Über 30 Jahre ermittelte der Kölner Staatsanwalt Egbert Bülles gegen Drogenbanden, Mafiakartelle und Rockergangs. Nicht nur auf der Straße, auch im Justizvollzug und in der Politik. Mit LTO spricht der Insider über sein neues Buch "Deutschland, Verbrecherland?", und warnt: Deutschland befinde sich im Würgegriff der organisierten Kriminalität. Übertriebene Panikmache oder überfälliger Weckruf?

LTO: Herr Bülles, Ihr Buch über die organisierte Kriminalität in Deutschland hat beinahe 300 Seiten – wann fiel die Entscheidung, das alles aufzuschreiben?

Bülles: Da muss ich vorweg sagen, das Ganze war von Anfang an auf 700 Seiten angelegt. Viele Sachen sind gar nicht in das Buch gekommen, weil kein Platz mehr war. Zum Beispiel ist ein ganzes Kapitel zu Überfallserien auf Juweliere draußen geblieben.

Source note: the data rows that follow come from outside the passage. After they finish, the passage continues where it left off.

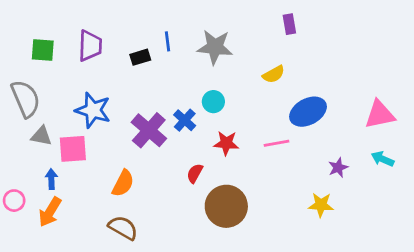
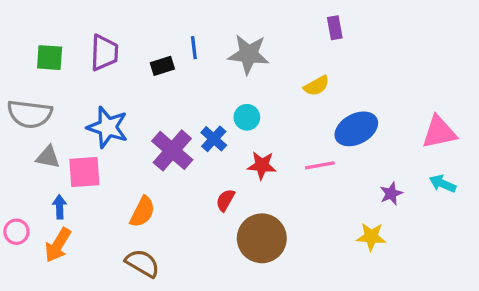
gray semicircle: (26, 99) -> (30, 114), turned 120

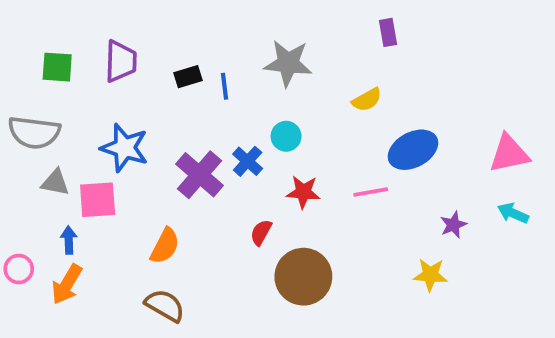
blue line: (194, 48) -> (225, 86), moved

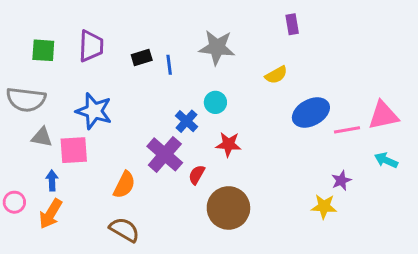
purple cross: (200, 175) -> (165, 154), moved
pink line: (371, 192) -> (347, 130), moved
purple star: (453, 225) -> (341, 180), moved

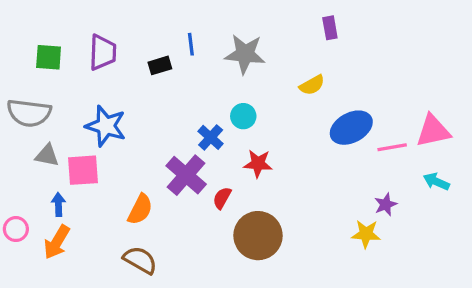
blue line: (169, 65) -> (191, 44), moved

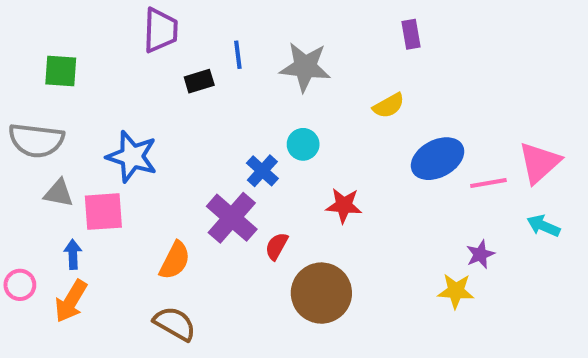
purple trapezoid: (103, 52) -> (160, 30), moved
pink triangle: (433, 131) -> (539, 163), turned -30
red star: (258, 164) -> (344, 205), moved

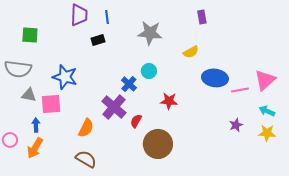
blue line: (238, 55) -> (107, 17), moved
blue ellipse: (438, 159) -> (215, 78), turned 35
yellow star: (456, 291) -> (267, 133), moved

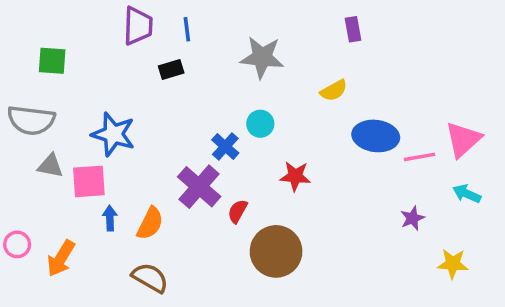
blue arrow: (36, 125) -> (110, 218), moved
yellow star: (267, 133) -> (453, 264), moved

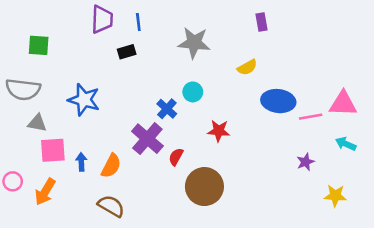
pink triangle: (463, 139) -> (343, 104), turned 44
pink square: (89, 181) -> (53, 150), moved

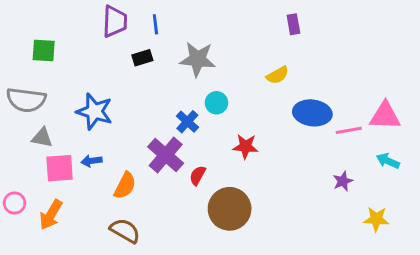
gray star: (194, 43) -> (198, 59), moved
blue arrow: (81, 162) -> (92, 161), moved, turned -96

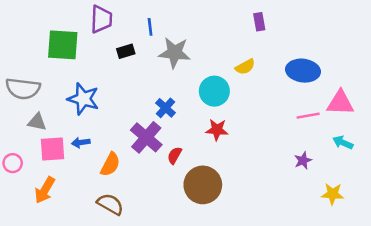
blue line: (155, 24) -> (150, 27), moved
green square: (44, 50) -> (63, 45), moved, size x1.5
cyan circle: (216, 103) -> (214, 91), moved, size x1.5
blue ellipse: (312, 113) -> (303, 71), moved
pink circle: (15, 203) -> (13, 163), moved

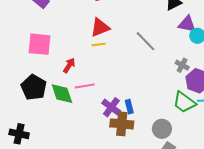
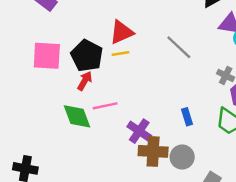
black pentagon: (34, 87) -> (87, 56), moved
blue rectangle: (129, 107) -> (187, 117), moved
gray circle: (162, 129) -> (182, 157), moved

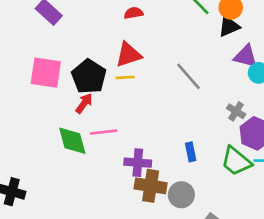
purple cross: (139, 131) -> (138, 163), turned -35

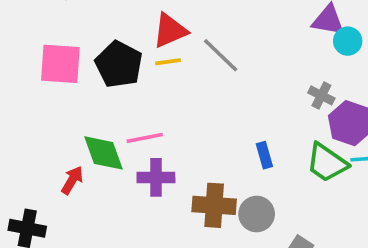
gray line: (189, 76) -> (221, 55), moved
red arrow: (84, 103) -> (72, 180), moved
purple cross: (138, 163) -> (156, 177), moved

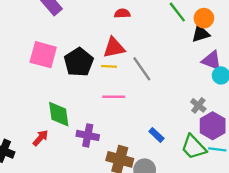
pink line: (145, 138) -> (114, 97), moved
blue rectangle: (264, 155) -> (156, 135), turned -42
red arrow: (72, 180) -> (41, 138), moved

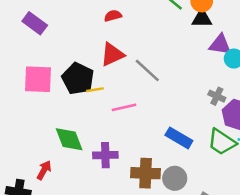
black triangle: (201, 34) -> (202, 19), turned 30
yellow line: (109, 66) -> (95, 90), moved
blue rectangle: (156, 135) -> (179, 138), size x1.5
red arrow: (41, 138) -> (44, 170), moved

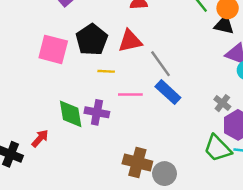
black pentagon: (78, 79) -> (92, 40), moved
blue rectangle: (179, 138) -> (168, 92), moved
purple cross: (105, 155) -> (97, 112), moved

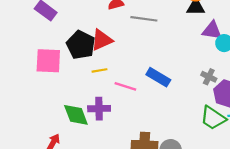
red triangle: (130, 41) -> (102, 40), moved
gray line: (161, 64) -> (144, 19), moved, turned -35
pink line: (130, 94) -> (125, 86), turned 30

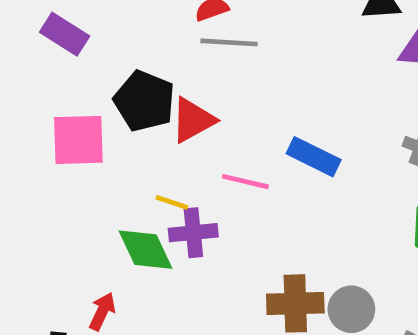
gray line: (144, 19) -> (229, 42), moved
red triangle: (102, 40) -> (193, 120), moved
yellow line: (100, 70) -> (172, 202), moved, turned 32

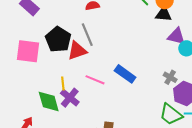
gray line: (229, 42) -> (87, 35), moved, turned 55
yellow line: (172, 202) -> (63, 84), turned 56
purple cross: (193, 233) -> (70, 98), turned 36

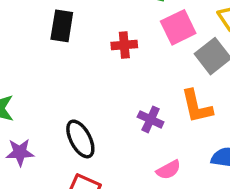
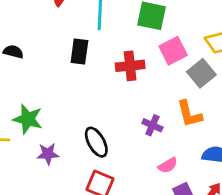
red cross: (124, 45) -> (130, 66), size x1.4

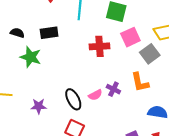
black rectangle: (79, 52) -> (49, 33), moved, turned 72
green star: (28, 119) -> (31, 57), moved
pink semicircle: (168, 165) -> (95, 95), moved

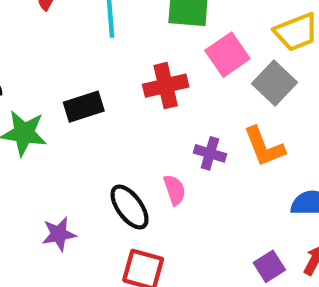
black rectangle: (49, 33) -> (84, 107), moved
purple cross: (113, 89) -> (210, 153), moved
pink semicircle: (95, 95) -> (175, 190), turned -72

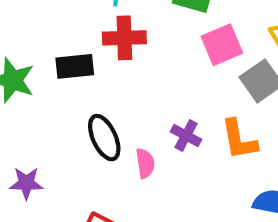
red cross: (166, 86) -> (124, 38), moved
black ellipse: (130, 207) -> (104, 138), moved

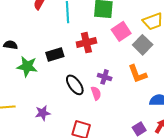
red cross: (124, 38) -> (86, 43), moved
purple cross: (186, 136) -> (105, 77), moved

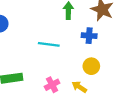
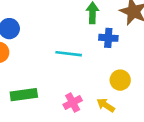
blue cross: (89, 36) -> (108, 38), moved

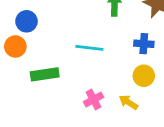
blue cross: (108, 38) -> (144, 44), moved
green rectangle: (24, 95) -> (45, 74), moved

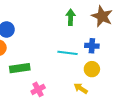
cyan line: (89, 48) -> (68, 53), moved
pink cross: (94, 100) -> (38, 89), moved

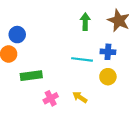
yellow arrow: (81, 88) -> (80, 97), moved

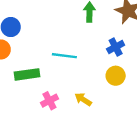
blue cross: (108, 52) -> (116, 47), turned -32
cyan line: (82, 59) -> (64, 56), moved

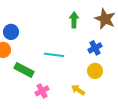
green rectangle: (27, 74) -> (24, 70), turned 36
yellow arrow: (83, 99) -> (78, 90), moved

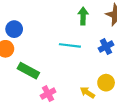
cyan line: (54, 55) -> (70, 45), moved
yellow circle: (95, 71) -> (106, 83), moved

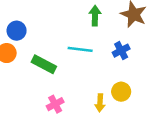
green rectangle: (28, 71) -> (44, 64), moved
yellow arrow: (87, 93) -> (100, 103), turned -120

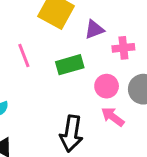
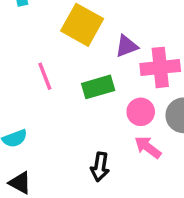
pink cross: (123, 48) -> (160, 67), size x1.5
black arrow: (71, 134) -> (100, 167), size x0.7

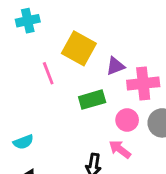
pink line: (45, 76) -> (48, 73), moved
pink arrow: (148, 147) -> (120, 149), moved

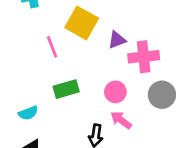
green rectangle: (92, 100) -> (66, 89), moved
pink circle: (127, 120) -> (115, 92), moved

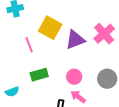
purple triangle: (117, 40) -> (75, 40), size x1.5
pink cross: (144, 57) -> (104, 34), moved, turned -35

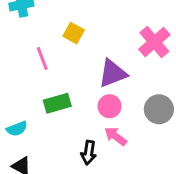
yellow square: (50, 28) -> (74, 33), size x0.6
purple triangle: (75, 40) -> (113, 73), moved

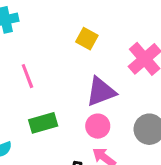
yellow square: (74, 33) -> (87, 39), moved

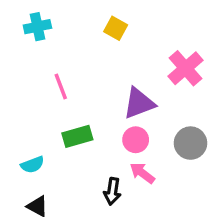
yellow square: (87, 39) -> (116, 28), moved

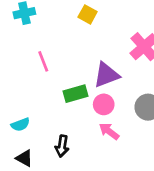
green rectangle: (77, 136) -> (75, 94), moved
black arrow: (112, 191) -> (62, 146), moved

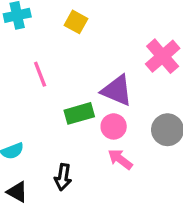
yellow square: (88, 14) -> (76, 22), moved
purple triangle: (106, 75) -> (117, 91), turned 44

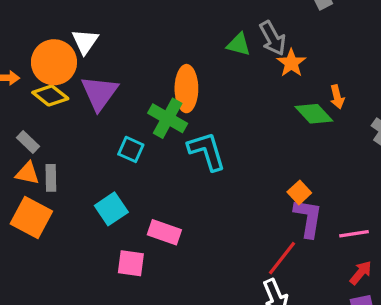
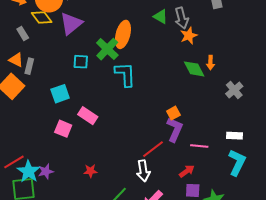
gray rectangle: (28, 142) -> (23, 34), moved
cyan square: (131, 149) -> (81, 62), turned -35
red arrow: (361, 273) -> (187, 171), moved

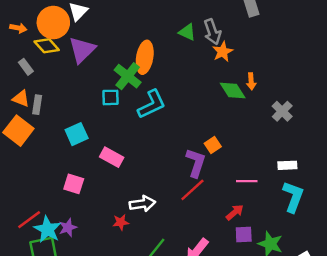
cyan square: (81, 62) -> (110, 97), moved
cyan L-shape: (125, 74) -> (152, 104), turned 72
pink square: (63, 129) -> (74, 184), moved
purple L-shape: (175, 130) -> (196, 163), moved
white arrow: (143, 171) -> (142, 204), moved, turned -85

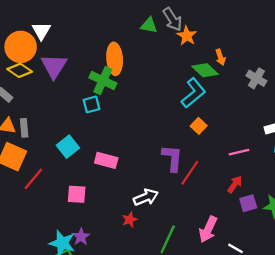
cyan L-shape: (152, 104) -> (193, 93), moved
purple L-shape: (196, 163) -> (172, 158), moved
red line: (29, 220) -> (33, 179), moved

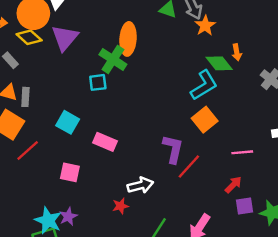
orange square: (199, 126) -> (205, 120), size x1.5
cyan square: (68, 147) -> (68, 122), turned -30

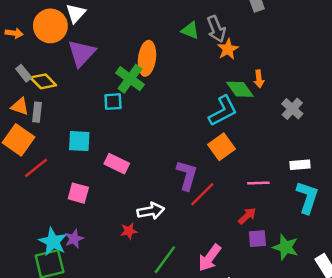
yellow diamond: (29, 37) -> (43, 81), moved
cyan square: (68, 122) -> (79, 141), turned -30

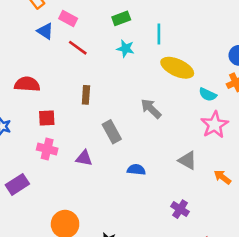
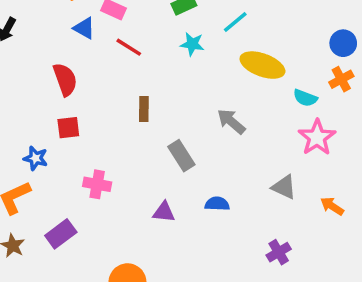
cyan line: (159, 34) -> (235, 22), turned 54
red semicircle: (27, 84) -> (65, 79), moved, turned 70
red square: (47, 118) -> (68, 128), moved
purple triangle: (84, 158) -> (164, 212), moved
purple cross: (180, 209) -> (279, 252), turned 30

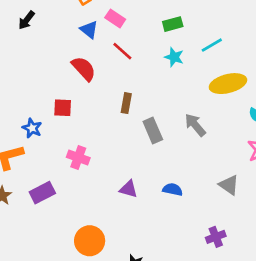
yellow ellipse: (262, 65) -> (228, 84), turned -44
red semicircle: (65, 79) -> (84, 69), moved, turned -32
gray rectangle: (181, 156) -> (153, 130), moved

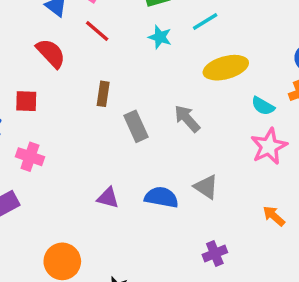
pink cross: (78, 158) -> (30, 157), moved
gray triangle: (229, 185) -> (206, 187), moved
blue semicircle: (173, 189) -> (161, 197), size x1.4

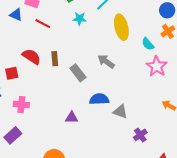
red semicircle: (51, 53) -> (31, 57), moved
yellow ellipse: (226, 68) -> (121, 27), turned -75
cyan semicircle: (263, 106) -> (148, 44), turned 32
gray triangle: (206, 187) -> (120, 111), moved
blue semicircle: (161, 197) -> (99, 99), moved

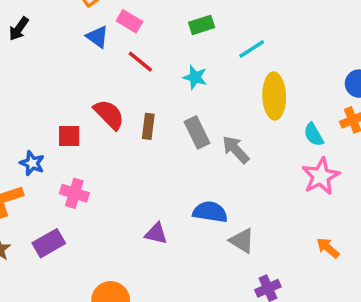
cyan star: (80, 19) -> (195, 77), moved
gray rectangle: (78, 73) -> (197, 132), moved

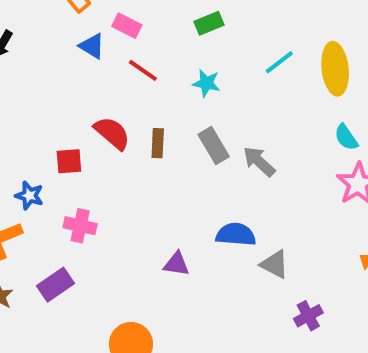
cyan line: (252, 49) -> (279, 62), moved
yellow ellipse: (274, 96) -> (335, 69), moved

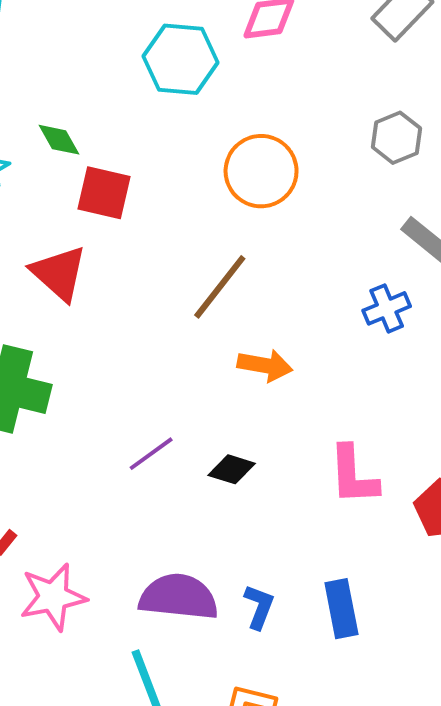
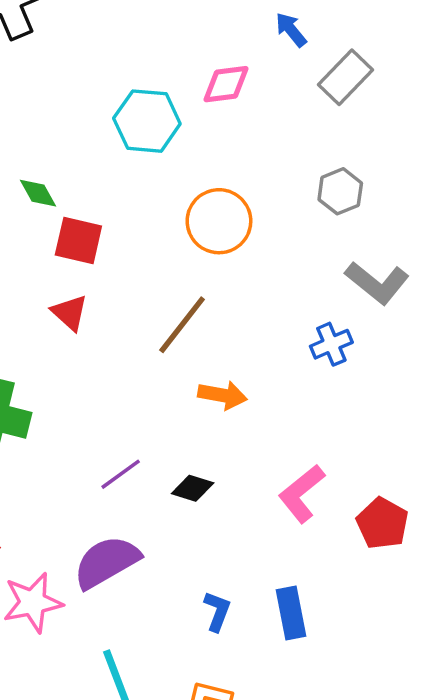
red triangle: (59, 273) -> (70, 313), moved, size x0.7
pink L-shape: (353, 475) -> (302, 494), turned 54
purple semicircle: (179, 597) -> (107, 562), moved, turned -36

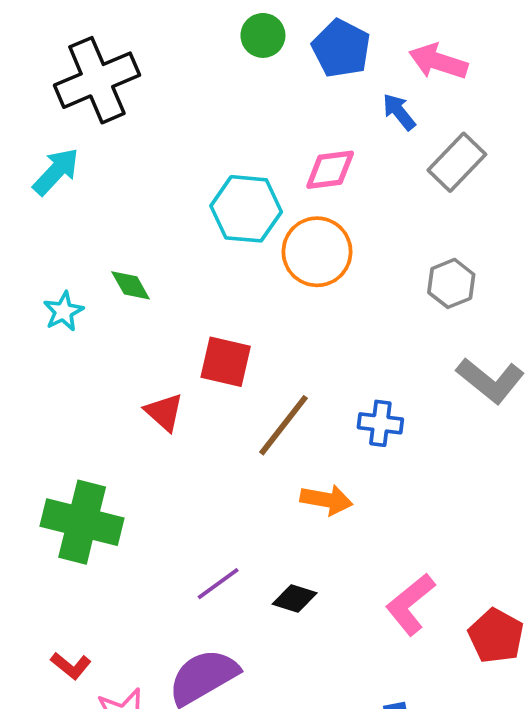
orange circle: (219, 221) -> (317, 252), moved
red square: (78, 241) -> (226, 362), moved
blue cross: (331, 344) -> (380, 423), moved, turned 30

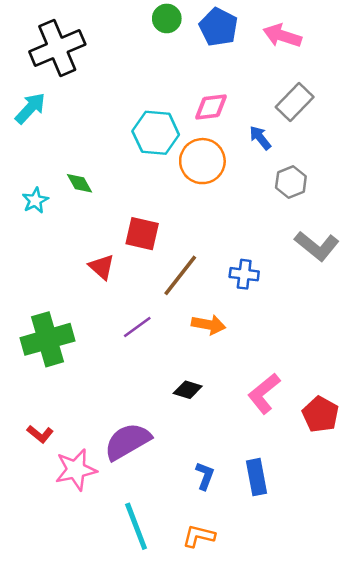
blue arrow: (399, 112) -> (260, 138), moved
green cross: (82, 522) -> (48, 339), turned -30
purple line: (218, 584) -> (137, 327), moved

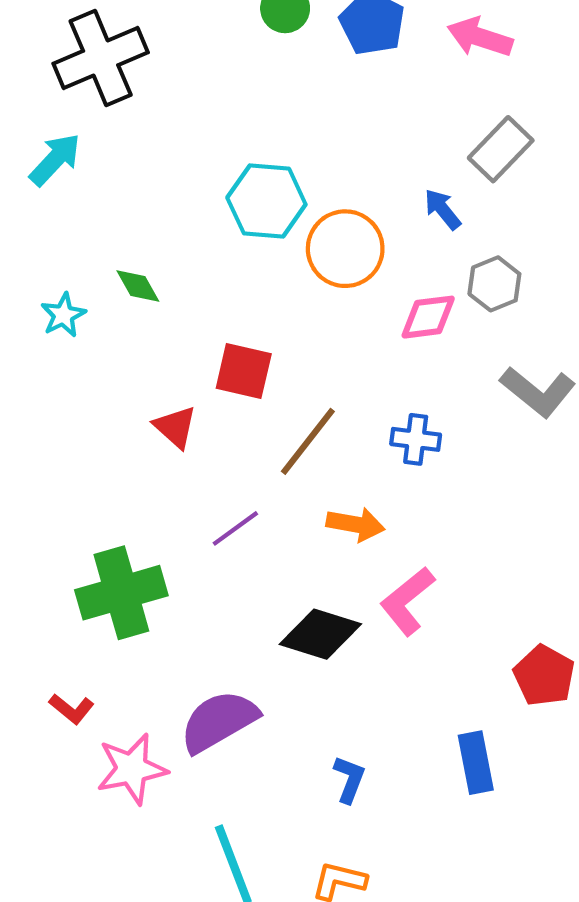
pink diamond: (211, 107) -> (428, 317), moved
green cross: (48, 339) -> (121, 593), moved
black diamond: (188, 390) -> (320, 634), size x1.6
pink L-shape: (264, 393) -> (407, 601), moved
blue rectangle: (257, 477) -> (476, 763), moved

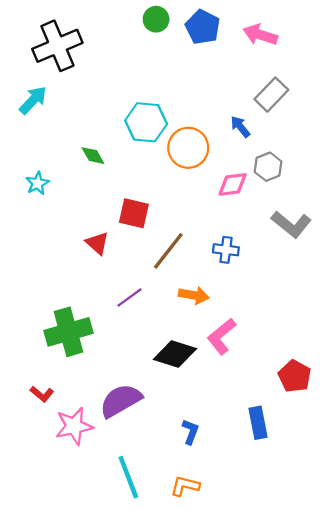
green diamond: (138, 286) -> (93, 156), moved

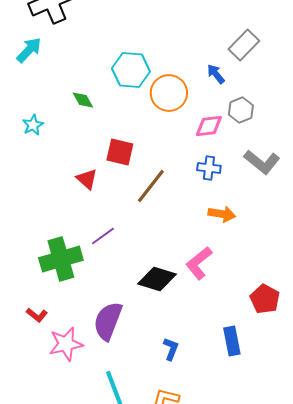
blue cross: (226, 250) -> (209, 168), moved
orange arrow: (194, 295) -> (222, 214), moved
purple line: (129, 297) -> (103, 236), moved
purple semicircle: (121, 401) -> (108, 321), turned -39

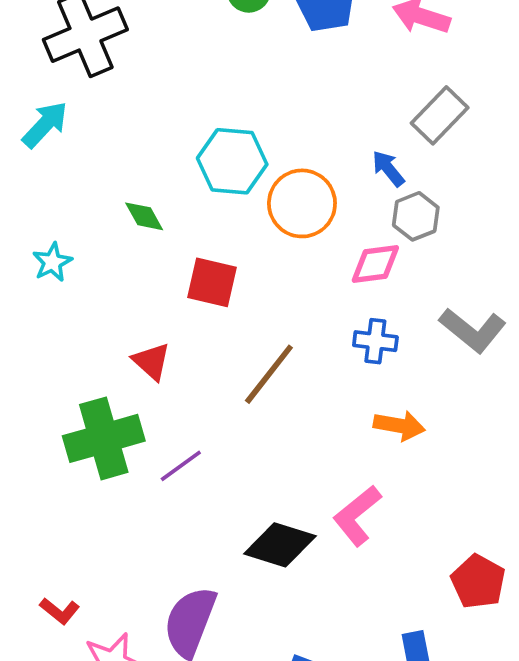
gray hexagon: (241, 110) -> (416, 216), moved
red square: (120, 152) -> (212, 282), moved
green cross: (61, 259) -> (104, 438), moved

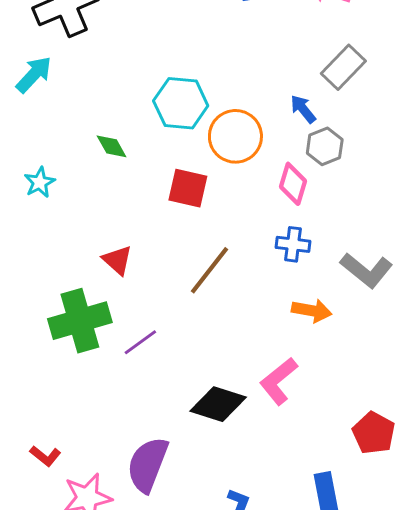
pink diamond: (375, 264) -> (293, 184), turned -66
red square: (212, 282) -> (188, 188), moved
gray L-shape: (473, 330) -> (366, 270), moved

LTO: Andere schreiben im Ruhestand einen Roman, Sie schreiben wieder über Ihre Arbeit…

Bülles: Sehen Sie, ich spreche ja noch viel mit Kollegen. Und da herrscht schon eine große Frustration. Denen fehlt einfach die Rückendeckung durch die Politik. Ich habe das Gefühl, dass die Strafjustiz gegen die Wand gefahren wird. Die amtierenden Staatsanwälte trauen sich anscheinend nicht, das mal öffentlich zu sagen.

LTO: Und deshalb also ein Buch "Deutschland, Verbrecherland?" ?

Bülles: Ein Insider sollte mal sagen, wie es wirklich aussieht mit der Strafverfolgung in Deutschland. Wie schwierig es etwa ist, als Polizeibeamter innerhalb einer Minute entscheiden zu müssen, greifen wir ein oder fahren wir weiter und gucken weg. Dann brauchen wir uns nicht später zu rechtfertigen, wenn es brenzlig wird. Wir haben dann halt einfach nichts gesehen. Wir Juristen haben es da einfach. Wir sitzen am Schreibtisch, gucken in die Kommentare und wenn man nicht weiter weiß, dann fragt man den Kollegen.

"Freier Verkehr von Waren und Handel – und Kriminalität"

LTO: Hinter dem Titel "Deutschland, Verbrecherland?" steht ein Fragezeichen. Ist das Buch trotzdem eine Warnung?

Bülles: Ja, das ist eine Warnung. Ab 2014 haben wir Freizügigkeit aus Bulgarien und Rumänien. Da kommt wohl auch eine Kriminalitätswelle nach Deutschland geschwappt. Ich bin für ein gemeinsames Europa. Nur müssen die Strafverfolgungsbehörden auch darauf eingerichtet sein. Freier Verkehr von Waren und Handel bedeutet auch freier Verkehr von Kriminalität.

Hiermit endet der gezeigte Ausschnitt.